Is it safe to take sinus decongestants while pregnant?

It depends on the active ingredient. OTC pseudoephedrine and phenylephrine should only be taken during pregnancy under your doctor’s supervision. They should not be taken during the first trimester, only after, and even then, only with your doctor’s recommendation.

Talk with your doctor before taking drugs containing these ingredients if you are pregnant or plan to become pregnant. Research in animals has shown adverse effects on the fetus when the birthing parent takes these drugs. There haven’t been enough studies with humans to be certain how the drug might affect the fetus. These drugs should only be taken if the potential benefit justifies the potential risk.

Can you take sinus decongestants if you have high blood pressure?

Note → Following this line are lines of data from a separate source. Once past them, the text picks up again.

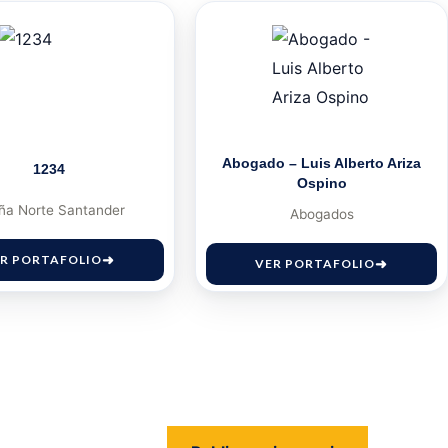
Abogado – Luis Alberto Ariza
1234
Ospino
ña Norte Santander
Abogados
R PORTAFOLIO
VER PORTAFOLIO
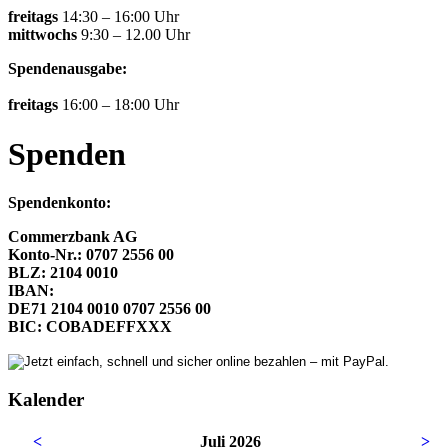
freitags
14:30 – 16:00 Uhr
mittwochs
9:30 – 12.00 Uhr
Spendenausgabe:
freitags
16:00 – 18:00 Uhr
Spenden
Spendenkonto:
Commerzbank AG
Konto-Nr.: 0707 2556 00
BLZ: 2104 0010
IBAN:
DE71 2104 0010 0707 2556 00
BIC: COBADEFFXXX
Kalender
<
Juli 2026
>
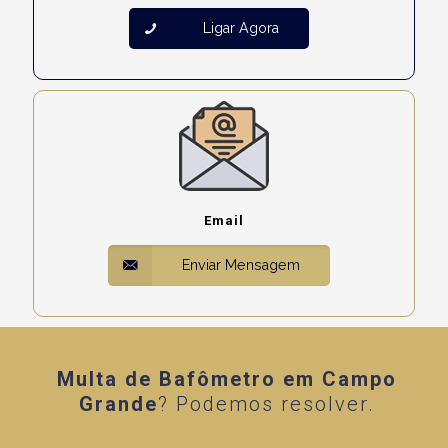
Ligar Agora
Email
Enviar Mensagem
Multa de Bafômetro em Campo
Grande
? Podemos resolver.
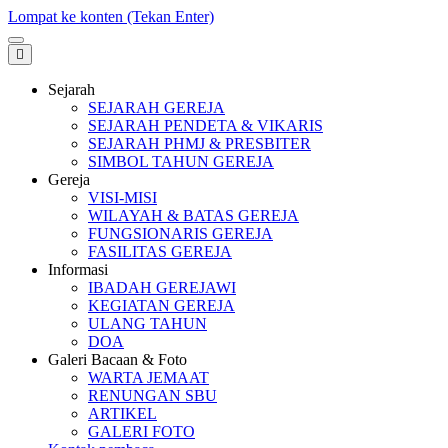
Lompat ke konten (Tekan Enter)
Sejarah
SEJARAH GEREJA
SEJARAH PENDETA & VIKARIS
SEJARAH PHMJ & PRESBITER
SIMBOL TAHUN GEREJA
Gereja
VISI-MISI
WILAYAH & BATAS GEREJA
FUNGSIONARIS GEREJA
FASILITAS GEREJA
Informasi
IBADAH GEREJAWI
KEGIATAN GEREJA
ULANG TAHUN
DOA
Galeri Bacaan & Foto
WARTA JEMAAT
RENUNGAN SBU
ARTIKEL
GALERI FOTO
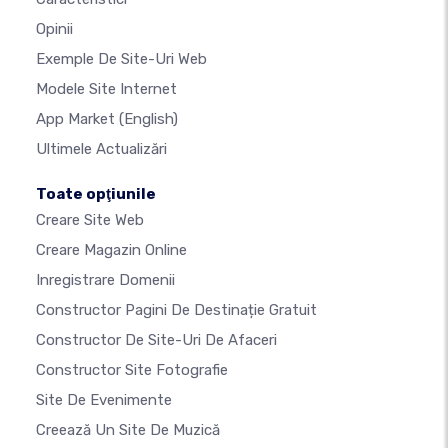
Opinii
Exemple De Site-Uri Web
Modele Site Internet
App Market
(English)
Ultimele Actualizări
Toate opţiunile
Creare Site Web
Creare Magazin Online
Inregistrare Domenii
Constructor Pagini De Destinație Gratuit
Constructor De Site-Uri De Afaceri
Constructor Site Fotografie
Site De Evenimente
Creează Un Site De Muzică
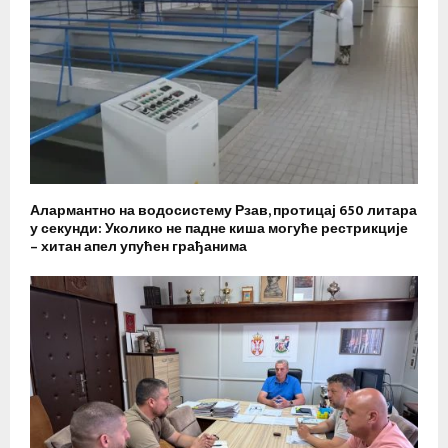
Алармантно на водосистему Рзав, протицај 650 литара
у секунди: Уколико не падне киша могуће рестрикције
– хитан апел упућен грађанима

Phenylephrine is not considered to be safe if you have high blood pressure. Sinus decongestants that contain pseudoephedrine may actually raise your blood pressure and counteract the blood pressure medication that you’re taking. If you have high blood pressure, speak with your doctor about which decongestant they recommend for you.

The best way to choose an OTC decongestant is to look at the active ingredients. A good decongestant should treat only the symptoms you have, and not any additional symptoms you don’t have.

OTC decongestants are not a solution for severe, long lasting sinus infections and chronic allergies. You may need to speak with your doctor about a long-term strategy if you find that OTC decongestants aren’t effectively managing your symptoms.